[Task description]
Start to finish, reproduce the records below with nothing missing.

----- Dataset -----

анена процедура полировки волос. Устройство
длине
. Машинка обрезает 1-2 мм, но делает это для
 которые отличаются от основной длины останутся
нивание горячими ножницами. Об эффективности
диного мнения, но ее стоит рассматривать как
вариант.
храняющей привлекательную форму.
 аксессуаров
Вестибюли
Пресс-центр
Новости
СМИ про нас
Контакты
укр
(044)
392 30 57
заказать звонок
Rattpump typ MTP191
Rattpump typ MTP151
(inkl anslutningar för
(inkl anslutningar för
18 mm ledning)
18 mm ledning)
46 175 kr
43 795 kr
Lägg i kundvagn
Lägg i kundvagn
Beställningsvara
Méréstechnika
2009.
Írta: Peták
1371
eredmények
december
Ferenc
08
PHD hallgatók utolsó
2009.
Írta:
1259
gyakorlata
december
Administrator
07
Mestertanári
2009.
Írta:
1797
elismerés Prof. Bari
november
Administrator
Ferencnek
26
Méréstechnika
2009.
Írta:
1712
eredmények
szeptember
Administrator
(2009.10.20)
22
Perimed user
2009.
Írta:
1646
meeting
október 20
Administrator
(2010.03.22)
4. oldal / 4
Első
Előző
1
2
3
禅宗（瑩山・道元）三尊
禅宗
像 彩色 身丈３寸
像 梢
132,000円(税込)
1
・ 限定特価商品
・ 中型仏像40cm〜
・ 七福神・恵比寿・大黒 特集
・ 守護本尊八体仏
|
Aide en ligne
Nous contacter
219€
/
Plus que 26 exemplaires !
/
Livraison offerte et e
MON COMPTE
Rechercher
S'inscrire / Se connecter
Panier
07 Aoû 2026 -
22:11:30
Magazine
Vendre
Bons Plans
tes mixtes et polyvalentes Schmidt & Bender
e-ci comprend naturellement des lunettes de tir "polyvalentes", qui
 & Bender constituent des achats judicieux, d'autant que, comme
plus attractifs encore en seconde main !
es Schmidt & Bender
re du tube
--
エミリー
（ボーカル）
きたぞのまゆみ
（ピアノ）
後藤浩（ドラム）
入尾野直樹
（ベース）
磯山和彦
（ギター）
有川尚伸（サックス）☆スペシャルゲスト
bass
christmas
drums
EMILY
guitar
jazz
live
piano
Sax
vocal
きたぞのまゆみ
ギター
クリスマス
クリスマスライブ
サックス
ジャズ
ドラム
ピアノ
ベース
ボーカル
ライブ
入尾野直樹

-----

[Completed exercise]
анена процедура полировки волос. Устройство
длине
. Машинка обрезает 1-2 мм, но делает это для
 которые отличаются от основной длины останутся
нивание горячими ножницами. Об эффективности
диного мнения, но ее стоит рассматривать как
вариант.
храняющей привлекательную форму.
 аксессуаров
Вестибюли
Пресс-центр
Новости
СМИ про нас
Контакты
укр
(044)
392 30 57
заказать звонок
Rattpump typ MTP191
Rattpump typ MTP151
(inkl anslutningar för
(inkl anslutningar för
18 mm ledning)
18 mm ledning)
46 175 kr
43 795 kr
Lägg i kundvagn
Lägg i kundvagn
Beställningsvara
Méréstechnika
2009.
Írta: Peták
1371
eredmények
december
Ferenc
08
PHD hallgatók utolsó
2009.
Írta:
1259
gyakorlata
december
Administrator
07
Mestertanári
2009.
Írta:
1797
elismerés Prof. Bari
november
Administrator
Ferencnek
26
Méréstechnika
2009.
Írta:
1712
eredmények
szeptember
Administrator
(2009.10.20)
22
Perimed user
2009.
Írta:
1646
meeting
október 20
Administrator
(2010.03.22)
4. oldal / 4
Első
Előző
1
2
3
禅宗（瑩山・道元）三尊
禅宗
像 彩色 身丈３寸
像 梢
132,000円(税込)
1
・ 限定特価商品
・ 中型仏像40cm〜
・ 七福神・恵比寿・大黒 特集
・ 守護本尊八体仏
|
Aide en ligne
Nous contacter
219€
/
Plus que 26 exemplaires !
/
Livraison offerte et e
MON COMPTE
Rechercher
S'inscrire / Se connecter
Panier
07 Aoû 2026 -
22:11:30
Magazine
Vendre
Bons Plans
tes mixtes et polyvalentes Schmidt & Bender
e-ci comprend naturellement des lunettes de tir "polyvalentes", qui
 & Bender constituent des achats judicieux, d'autant que, comme
plus attractifs encore en seconde main !
es Schmidt & Bender
re du tube
--
エミリー
（ボーカル）
きたぞのまゆみ
（ピアノ）
後藤浩（ドラム）
入尾野直樹
（ベース）
磯山和彦
（ギター）
有川尚伸（サックス）☆スペシャルゲスト
bass
christmas
drums
EMILY
guitar
jazz
live
piano
Sax
vocal
きたぞのまゆみ
ギター
クリスマス
クリスマスライブ
サックス
ジャズ
ドラム
ピアノ
ベース
ボーカル
ライブ
入尾野直樹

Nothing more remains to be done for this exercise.